Economy takes it on the chin as markets, loonie, oil price plunge
By The Canadian Press
Published: November 20, 2008 8:02 PM
TORONTO — Falling oil prices, a plunging dollar, predictions of a big deficit next year and fears of a Big Three bankruptcy: a relentless barrage of negative news pounded stock markets Thursday, worsening a profound economic pessimism that has taken hold as the recession spreads around the world.
The Toronto stock market lost about nine per cent of its value and fell to its lowest level in five years as panicked investors who fear a deepening recession dumped stocks like Canada’s big banks, metals companies and energy producers.
On Wall Street, all the major markets fell by more than five per cent.
The loonie, meanwhile, fell more than 2.5 cents to close at 77.31 cents US, its lowest level in more than four years.
Stocks on Wall Street and Bay Street saw the most intense selling late in the trading day after hopes faded that U.S. legislators would quickly put together a multibillion-dollar aid package for U.S. automakers General Motors, Ford and Chrysler.
That raised the spectre of possible bankruptcy filings by the so-called Detroit Three carmakers that could devastate industrial communities in Canada and the United States and worsen the economic meltdown spreading across the world.
“Unrelenting gloom has taken over the markets,” said Dana Johnson, chief economist at Comerica Inc., a big U.S. Midwest bank.
“The economic news, the concerns about some major financial institutions, the concerns about the auto sector, earnings reports — everything is coming out in a way that is just provoking a massive selling.”
The speed at which economic fundamentals have changed is dizzying.
About four months ago, the economy looked bright, oil prices hit a record US$147 a barrel and commodities prices were high from solid demand for metals, coal, grains and other commodities.
But the Wall Street financial crisis, the collapsing U.S. housing sector and the drying up of global credit has changed all that.
On Thursday, crude oil hit a level not seen in more than three years, falling to US$48.50 a barrel on the New York Mercantile Exchange. Metals prices have also dropped sharply, leading many Canadian miners to cut jobs and shut down mines.
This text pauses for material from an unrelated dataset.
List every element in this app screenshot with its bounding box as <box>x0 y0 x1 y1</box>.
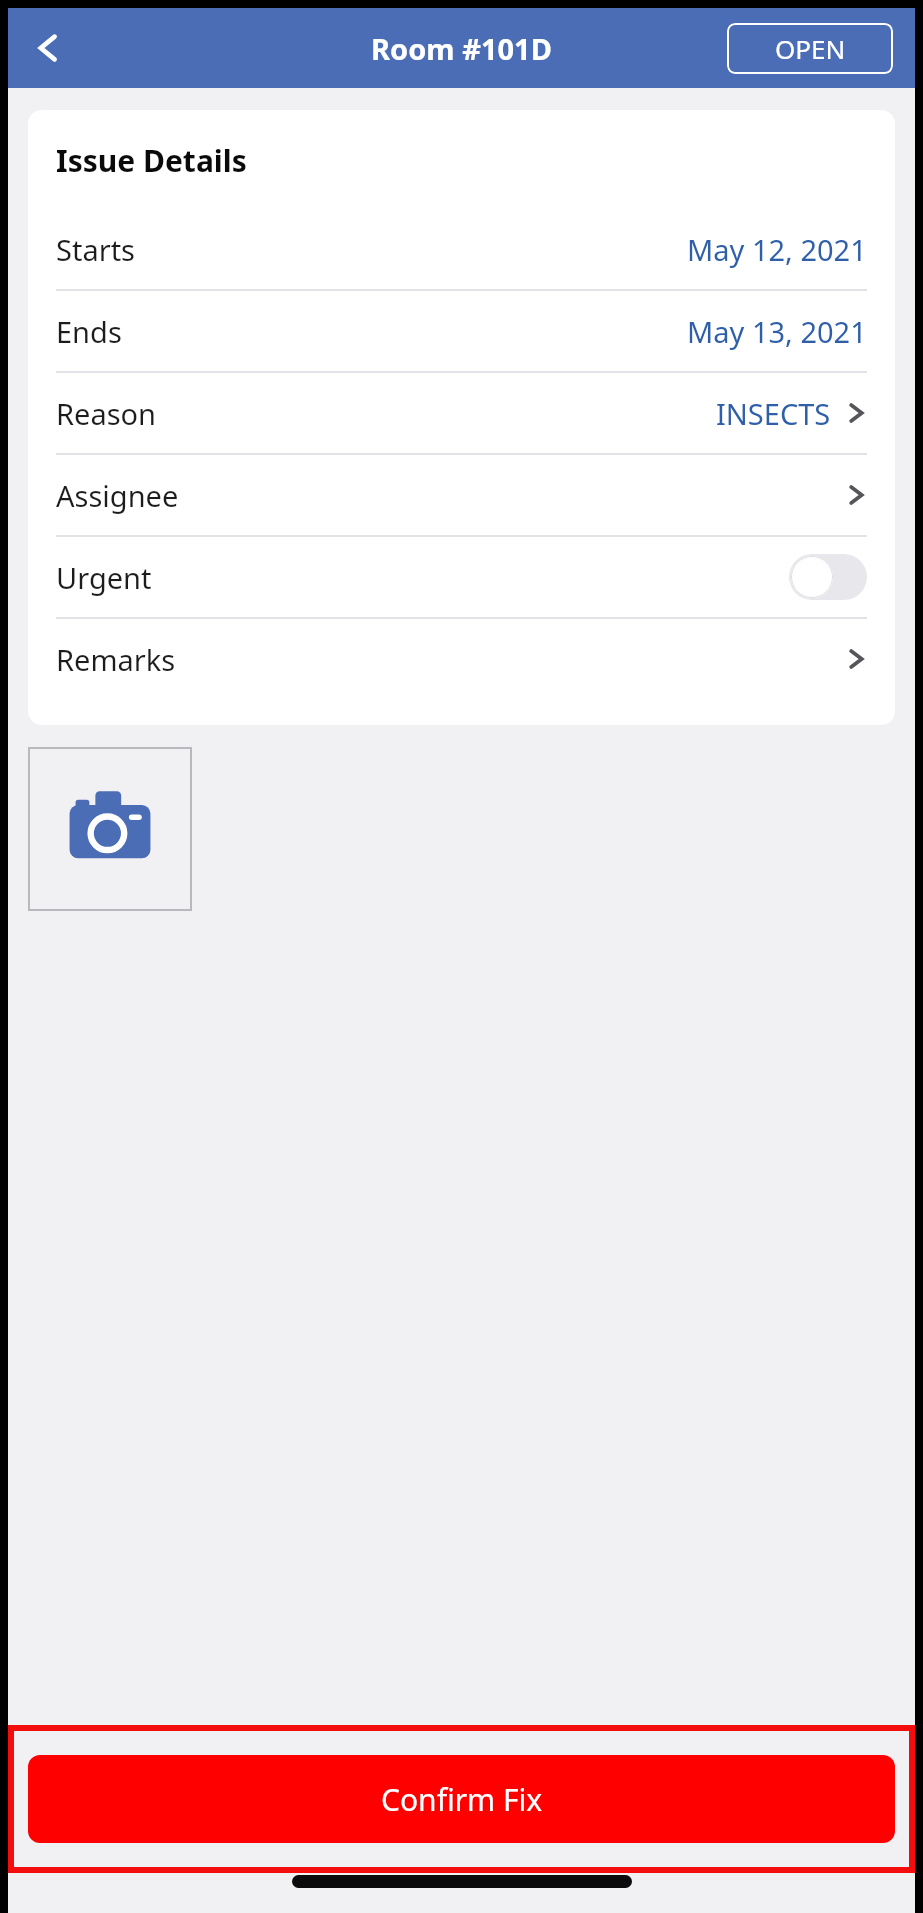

While lower oil prices mean good news for drivers desperate for relief from what was the sky-high cost of gasoline, it’s a bad omen for the energy-rich Western Canadian economy.
Job creation in Alberta, B.C. and Saskatchewan propped up Canadian economic growth in recent years as the manufacturing heartland in Ontario and Quebec shed hundreds of thousands of jobs.
Now, Alberta appears headed for a dramatic slowdown as the province’s oil and gas companies ratchet down exploration, drilling and expansion because of lower oil prices.
In other economic news Thursday:
— Parliament’s budgetary officer, Kevin Page, predicted the federal government would record the first deficit in more than a decade with a $3.9-billion shortfall in the 2009-10 fiscal year. Under a worst-case scenario that economists say is not so far-fetched, the federal deficit could hit $13.8 billion next year and $50.6 billion over the next four years.
— The U.S. Congress prepared to adjourn with no agreement on helping the battered auto industry. Democratic leaders said they could return to Washington in mid-December to vote on rescue loans if the GM, Ford and Chrysler first present a plan on transforming and modernizing their operations.
— Financial stocks on the TSX plunged 12.2 per cent after TD Bank (TSX:TD) disclosed $350 million in quarterly credit trading losses.
— Metal stocks slid 12.1 per cent as copper, zinc and coal giant Teck Cominco Ltd. (TSX:TCK.B) plunged 21 per cent after it suspended dividends on its common shares to help cut its massive debt.
— The U.S. Labour Department reported a jump in weekly U.S. unemployment claims at a 16-year high, the latest sign of rapidly escalating unemployment in the United States.